Esteban siempre procuraba ver aquella mujer desde la ventana de su habitación, que justamente daba a lo que parecía ser la ventana de la habitación de doña Juana.

Una tarde de lluvia cuando intentaba cerrar su ventana y así evitar la entrada de agua, le pareció que doña Juana lo había estado observando. No tenía seguridad, era solo la impresión, y quizás más que nada el deseo oculto de que esta mujer pudiera percatarse de que él era un mortal que estaba solo a unos pasos de su casa.

De esa manera, furtivamente, doña Juana fue convirtiéndose en una obsesión para Esteban. Empezó, llegando más temprano de su oficina. Ya no se iba al Café Tuscani, a juntarse con los amigos tan asiduamente como lo hacía antes. Siempre inventaba una excusa para escabullirse e irse para su casa. Mirar aquella mujer, aún y fuera desde lejos, era tan confortable como “una fría”, en una noche de verano.

Cierto día se percató que Carlos, el amigo de María, hija mayor de doña Juana, era su alumno en la Universidad. Con él, y con preguntas muy discretas conoció detalles de doña Juana, quien, para Carlos, era casi como su mamá.

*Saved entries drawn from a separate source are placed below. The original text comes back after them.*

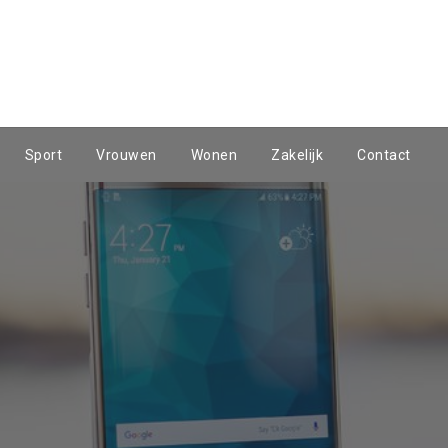
Sport
Vrouwen
Wonen
Zakelijk
Contact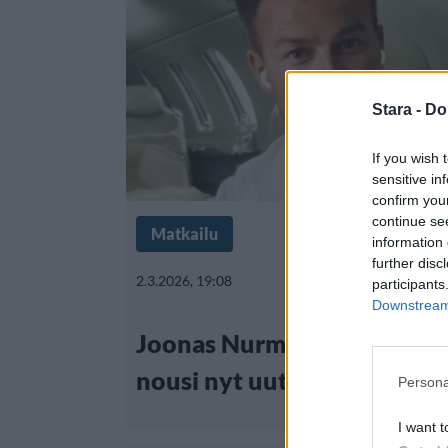
Stara -
Do
If you wish 
sensitive in
confirm you
continue se
Matkailu
information 
further disc
2.3.2026, 19:08
participants
Downstream 
Joonas Nurmi perusti lento
nousi nyt uutiseksi Yhdysva
Persona
I want t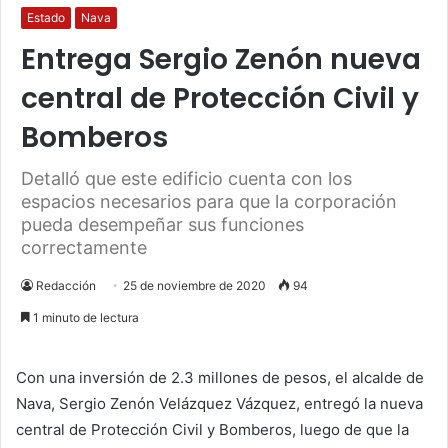
Estado
Nava
Entrega Sergio Zenón nueva
central de Protección Civil y
Bomberos
Detalló que este edificio cuenta con los
espacios necesarios para que la corporación
pueda desempeñar sus funciones
correctamente
Redacción
25 de noviembre de 2020
94
1 minuto de lectura
Con una inversión de 2.3 millones de pesos, el alcalde de
Nava, Sergio Zenón Velázquez Vázquez, entregó la nueva
central de Protección Civil y Bomberos, luego de que la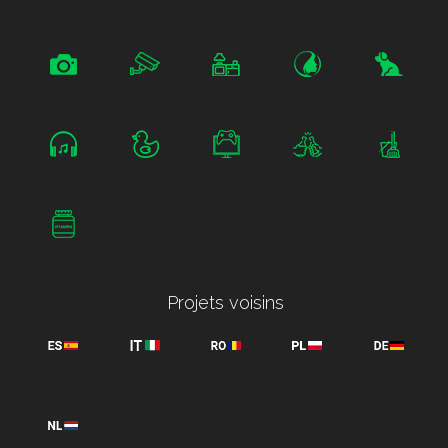
Projets voisins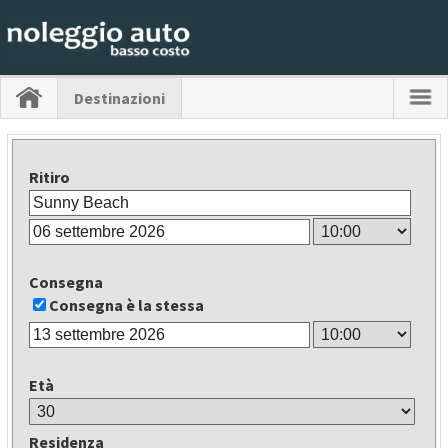
Destinazioni
Ritiro
Consegna
Consegna è la stessa
Età
Residenza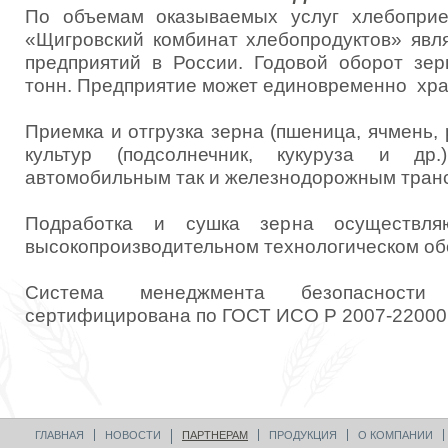
По объемам оказываемых услуг хлебопри
«Щигровский комбинат хлебопродуктов» явл
предприятий в России. Годовой оборот зе
тонн. Предприятие может единовременно хран
Приемка и отгрузка зерна (пшеница, ячмень, 
культур (подсолнечник, кукуруза и д
автомобильным так и железнодорожным тран
Подработка и сушка зерна осуществля
высокопроизводительном технологическом об
Система менеджмента безопасности
сертифицирована по ГОСТ ИСО Р 2007-22000
ГЛАВНАЯ
НОВОСТИ
ПАРТНЕРАМ
ПРОДУКЦИЯ
О КОМПАНИИ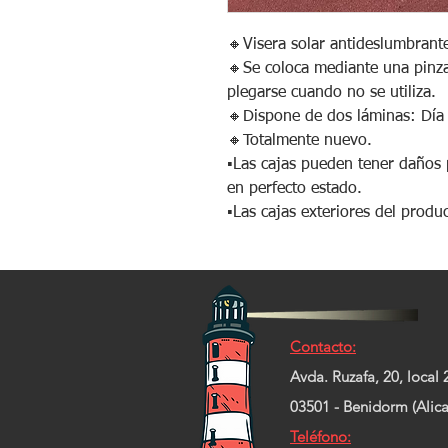
🔸️Visera solar antideslumbrant
🔸️Se coloca mediante una pinza
plegarse cuando no se utiliza.
🔸️Dispone de dos láminas: Día
🔸️Totalmente nuevo.
▪️Las cajas pueden tener daños
en perfecto estado.
▪️Las cajas exteriores del produ
Contacto:
Avda. Ruzafa, 20, local 
03501 - Benidorm (Alica
Teléfono: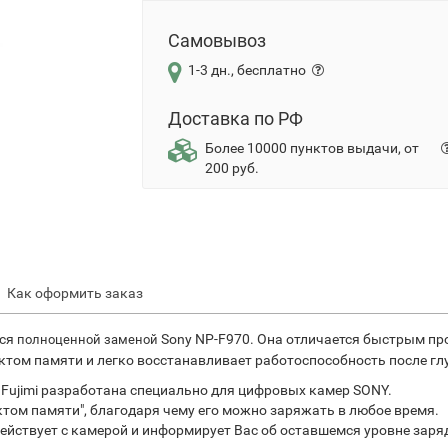
Самовывоз
1-3 дн., бесплатно
Доставка по РФ
Более 10000 пунктов выдачи, от
200 руб.
Как оформить заказ
тся
Sony NP-F970. Она отличается быстрым пр
полноценной заменой
ектом памяти и легко восстанавливает работоспособность после гл
Fujimi разработана специально для цифровых камер SONY.
ктом памяти", благодаря чему его можно заряжать в любое время.
ействует с камерой и информирует Вас об оставшемся уровне заря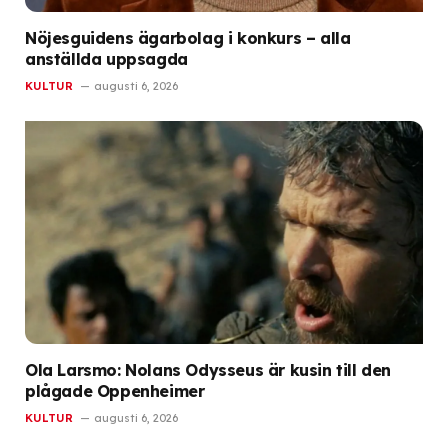
Nöjesguidens ägarbolag i konkurs – alla
anställda uppsagda
KULTUR
augusti 6, 2026
Ola Larsmo: Nolans Odysseus är kusin till den
plågade Oppenheimer
KULTUR
augusti 6, 2026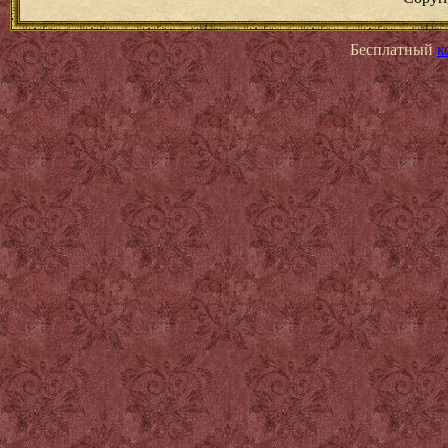
Бесплатный
к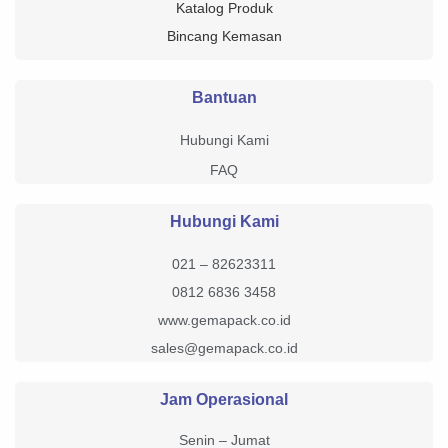
Katalog Produk
Bincang Kemasan
Bantuan
Hubungi Kami
FAQ
Hubungi Kami
021 – 82623311
0812 6836 3458
www.gemapack.co.id
sales@gemapack.co.id
Jam Operasional
Senin – Jumat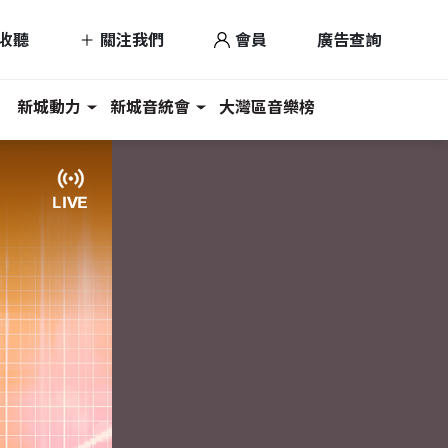
收聽
關注我們
會員
廣告查詢
新城動力
新城音統會
大灣區音樂榜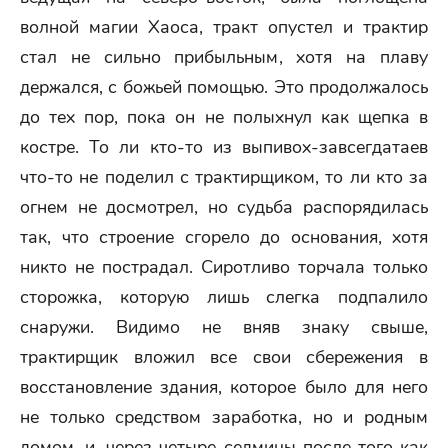
волной магии Хаоса, тракт опустел и трактир
стал не сильно прибыльным, хотя на плаву
держался, с божьей помощью. Это продолжалось
до тех пор, пока он не полыхнул как щепка в
костре. То ли кто-то из выпивох-завсегдатаев
что-то не поделил с трактирщиком, то ли кто за
огнем не досмотрел, но судьба распорядилась
так, что строение сгорело до основания, хотя
никто не пострадал. Сиротливо торчала только
сторожка, которую лишь слегка подпалило
снаружи. Видимо не вняв знаку свыше,
трактирщик вложил все свои сбережения в
восстановление здания, которое было для него
не только средством заработка, но и родным
домом, и, через четыре седмицы после того как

La noche del día anterior, casualmente vio llegar a su alumno a la casa de doña Juana, justo en el momento que la hermosa vecina, salía al frente de la casa a recibir a su amiga Altagracia. Fue la oportunidad de poder estrechar las manos de aquella mujer, a quien empezaba a acariciar furtivamente con su mirada. Su olor era tan penetrante, que se convirtió en una verdadera locura para Esteban. Sin saber cómo, se encontró a solas con doña Juana en el patio de su casa, el que había adornado con mucho esmero y dedicación de un soltero solitario.

– Si no te levantas, Carlos, vas a llegar tarde a la oficina.
Lo despertó la voz de Mireya su esposa, tan abruptamente, que parecía que la cabeza le iba a estallar, no sabe si de rabia por la estruendosa voz de su mujer, o la imposibilidad de terminar aquel sueño… que iba tan bien y prometedor.